(Stored records)
....................
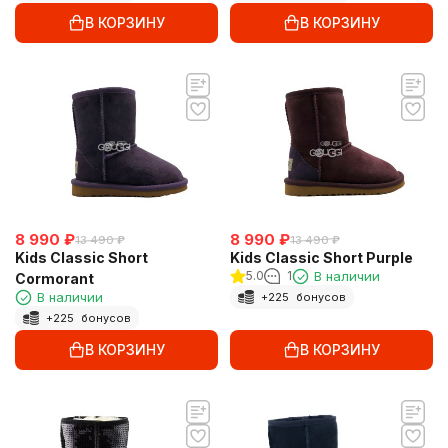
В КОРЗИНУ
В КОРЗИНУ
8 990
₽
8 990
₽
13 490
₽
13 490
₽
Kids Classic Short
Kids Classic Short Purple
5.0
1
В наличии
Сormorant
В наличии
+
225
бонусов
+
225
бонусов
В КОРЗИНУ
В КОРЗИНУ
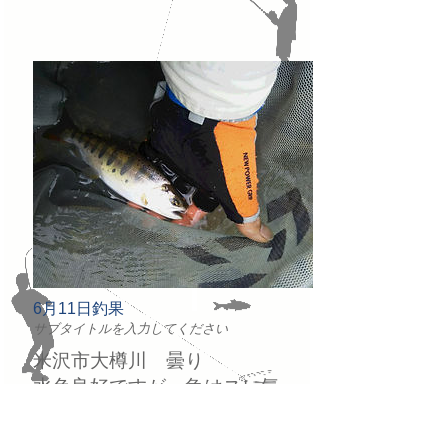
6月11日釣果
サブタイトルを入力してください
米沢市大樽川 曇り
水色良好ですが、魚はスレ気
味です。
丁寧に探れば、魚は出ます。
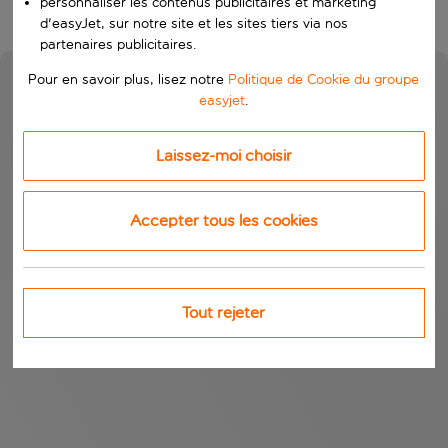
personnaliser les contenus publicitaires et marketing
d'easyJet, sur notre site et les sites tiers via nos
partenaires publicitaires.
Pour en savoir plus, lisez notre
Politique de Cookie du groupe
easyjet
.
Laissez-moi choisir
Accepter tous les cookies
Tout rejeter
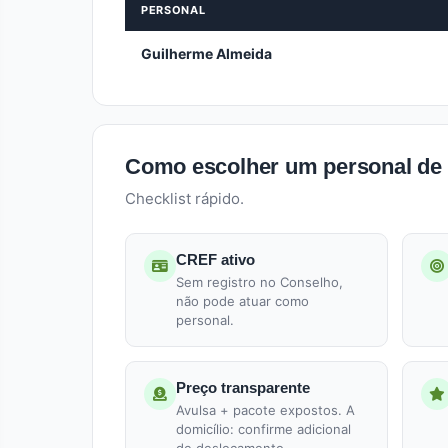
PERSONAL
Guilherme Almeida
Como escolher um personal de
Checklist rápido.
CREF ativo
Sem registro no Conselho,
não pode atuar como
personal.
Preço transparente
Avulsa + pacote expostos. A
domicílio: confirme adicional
....................
Could you find each line in the entries that contains the string "notre" and copy it?

d'easyJet, sur notre site et les sites tiers via nos
Pour en savoir plus, lisez notre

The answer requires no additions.